Terrarium is Urvashi Bahuguna’s debut collection of poems. It carries the faintest aroma of her parentage: Garhwali and Odiya giving to her poems a double heritage. The result is a turbulent river that flows uninterrupted over 68 pages divided into five categories.
Dripping with nostalgia, the very first poem Terrarium, is followed by Ms. Fatima taking the reader back to her, not so long ago, school days:
‘we travelled far on Ms. F’s ruler. Three light blue waves denoted an ocean, one steady line a pond.
In her class, everyone got to be
An artist and a perfect marksman.’
You meet the unconditional love for that one favourite teacher, whom we have all had in our schooldays, whose spoken and unvoiced words were sacred. Later in the ‘Queen of the Balcao,’ you have the beats of a rapper strung together. But in“Migrating to Goa” she takes you on a journey to a place she now calls home. The Last Ride Before The Monsoon’ has her:
‘We count churches like daughters —
Santa Monica, Basilica Nossa Senhora do Monte,
Aldona, Brittona: Our Lady of the Rock…’
The poet writes with ease about her inhibitions and the pain of growing up with bumps and scraps and the smell of anti-septic that permeates the air teaching you the sound of comfort and coming home. On display is a strong bonding with her family that bubbles to the surface from most of her work even as she seems to find motivation to express herself in verse. Again and again, her parents turn up in her poems like The Heart of a Mango or in We Are a Few Burials Overdue. Her love for her sibling is apparent in “In Search of Lice and Love.” Her grandmother comes alive as in:
Equipped:
‘My grandmother closes the wide yawn of the tongs around the crab’s green-blue back and carries it,
all four legs still parting in the air, and drops it into boiling water, wiping the sweat off her brow with the edge of her saree.’

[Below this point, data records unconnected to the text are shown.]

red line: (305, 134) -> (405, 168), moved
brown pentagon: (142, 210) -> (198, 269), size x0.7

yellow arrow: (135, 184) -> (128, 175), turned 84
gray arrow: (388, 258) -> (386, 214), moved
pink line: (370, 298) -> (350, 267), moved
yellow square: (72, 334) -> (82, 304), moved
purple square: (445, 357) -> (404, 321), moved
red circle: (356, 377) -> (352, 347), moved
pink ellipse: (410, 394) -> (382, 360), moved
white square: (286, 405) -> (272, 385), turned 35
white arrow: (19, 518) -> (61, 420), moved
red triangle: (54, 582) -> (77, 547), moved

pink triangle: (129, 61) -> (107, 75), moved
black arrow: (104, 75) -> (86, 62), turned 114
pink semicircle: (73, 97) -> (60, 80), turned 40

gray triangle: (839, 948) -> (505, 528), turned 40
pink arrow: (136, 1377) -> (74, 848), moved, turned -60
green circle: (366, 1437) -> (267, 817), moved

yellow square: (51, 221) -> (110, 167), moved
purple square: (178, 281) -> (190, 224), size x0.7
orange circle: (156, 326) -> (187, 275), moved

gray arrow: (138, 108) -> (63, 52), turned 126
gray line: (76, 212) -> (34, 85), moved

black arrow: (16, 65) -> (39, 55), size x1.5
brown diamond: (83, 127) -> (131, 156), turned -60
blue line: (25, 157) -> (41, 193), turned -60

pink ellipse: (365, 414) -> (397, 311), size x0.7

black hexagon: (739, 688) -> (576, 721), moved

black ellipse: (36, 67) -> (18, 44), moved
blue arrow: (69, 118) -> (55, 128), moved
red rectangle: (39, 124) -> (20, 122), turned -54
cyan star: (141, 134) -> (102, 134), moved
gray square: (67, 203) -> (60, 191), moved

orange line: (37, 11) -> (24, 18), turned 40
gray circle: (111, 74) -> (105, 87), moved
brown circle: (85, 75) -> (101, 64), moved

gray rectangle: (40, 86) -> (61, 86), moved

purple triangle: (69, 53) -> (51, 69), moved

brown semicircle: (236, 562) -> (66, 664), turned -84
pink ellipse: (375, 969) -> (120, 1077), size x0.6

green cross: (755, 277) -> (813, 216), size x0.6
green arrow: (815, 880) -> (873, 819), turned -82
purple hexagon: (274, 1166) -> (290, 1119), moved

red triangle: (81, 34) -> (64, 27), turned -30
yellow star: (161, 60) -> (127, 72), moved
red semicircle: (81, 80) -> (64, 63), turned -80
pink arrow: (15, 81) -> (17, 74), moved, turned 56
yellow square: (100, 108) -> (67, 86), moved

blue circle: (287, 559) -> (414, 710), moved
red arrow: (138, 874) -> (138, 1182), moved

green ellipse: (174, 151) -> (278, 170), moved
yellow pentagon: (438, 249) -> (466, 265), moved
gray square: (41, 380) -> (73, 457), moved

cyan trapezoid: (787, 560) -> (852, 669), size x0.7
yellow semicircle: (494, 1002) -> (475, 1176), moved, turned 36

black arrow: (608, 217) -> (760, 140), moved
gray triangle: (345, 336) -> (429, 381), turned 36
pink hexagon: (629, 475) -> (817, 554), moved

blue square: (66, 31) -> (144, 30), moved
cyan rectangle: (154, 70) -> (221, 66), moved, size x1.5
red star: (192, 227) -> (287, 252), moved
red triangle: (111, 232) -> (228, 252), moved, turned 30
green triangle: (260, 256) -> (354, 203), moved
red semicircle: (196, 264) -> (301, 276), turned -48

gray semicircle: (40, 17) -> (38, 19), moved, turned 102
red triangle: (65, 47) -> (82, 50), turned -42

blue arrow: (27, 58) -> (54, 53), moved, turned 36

You shall find in Urvashi a wilful restraint, like Emily Dickenson’s desire of not wandering too far beyond the garden gates as she writes of her childhood, her adolescence, her moving to Goa and Mumbai, picking up anecdotes from her life and transmuting them into verse. Terrarium springs new surprises every now and then, but firmly yoked to what is around the young poet. Despite the rap-like structure of some of her poems, they do not turn into a monotonous listing of a telephone directory that Walt Whitman’s work sometimes tends to be. The triumph of things ‘not done’ find celebration in ‘The Meaning of Family.’ Like a spool running again and again to the beat of how you don’t care about some things but that is what makes life worth living.
She has fun too as in Marrow: A Love Story:
‘Do you think I am joking? Yes this is the age
When people in my family get married.’
Stirring memories of her mountain home is Rain Like That Comes Only Once. It is a recurrent theme in her poems where she hears her father recalling the sound of the mountain torrents breaking loose as the Alaknanda in spate booms through the mountains just outside his window in the complete darkness of his upstair rooms. It returns to haunt him in the far from the hills where he has made his new home. Add this blend a unique book cover designed by Alisha Dutt Islam and you have a book that makes for a great read. Go get yourself a copy. Well worth it! Anytime!